Personal information
- Full name: Roger Michael Edbrooke
- Born: 30 December 1960 (age 65) Bristol, England
- Batting: Right-handed

Domestic team information
- 1982–1984: Oxford University

Career statistics
| Competition | First-class | List A |
| Matches | 11 | 4 |
| Runs scored | 591 | 25 |
| Batting average | 32.83 | 6.25 |
| 100s/50s | –/4 | –/– |
| Top score | 84* | 11 |
| Catches/stumpings | 5/– | –/– |
- Source: Cricinfo, 30 August 2019

= Roger Edbrooke =

English cricketer (born 1960)

Roger Michael Edbrooke (born 30 December 1960) is an English former cricketer.

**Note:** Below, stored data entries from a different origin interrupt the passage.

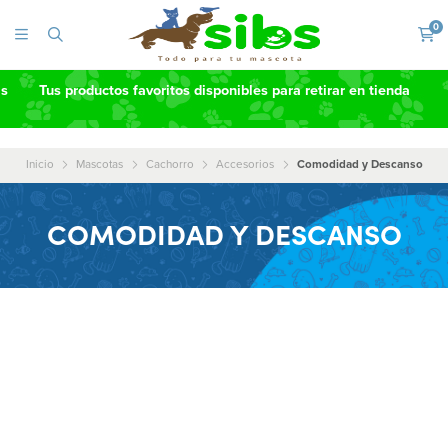
0
as
Tus productos favoritos disponibles para retirar en tienda
Inicio
Mascotas
Cachorro
Accesorios
Comodidad y Descanso
COMODIDAD Y DESCANSO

Edbrooke was born at Bristol in December 1960, and later went up to Hertford College, Oxford. While studying at Oxford, he made his debut in first-class cricket for Oxford University against Glamorgan at Swansea in 1982. He played first-class cricket for Oxford until 1984, making eleven appearances. He scored a total of 591 runs in his eleven matches at an average of 32.83, with a high score of 84 not out, which was one of four half centuries he made. In addition to playing first-class cricket while at Oxford, Edbrooke also appeared in four List A one-day matches for the Combined Universities cricket team in the 1984 Benson & Hedges Cup.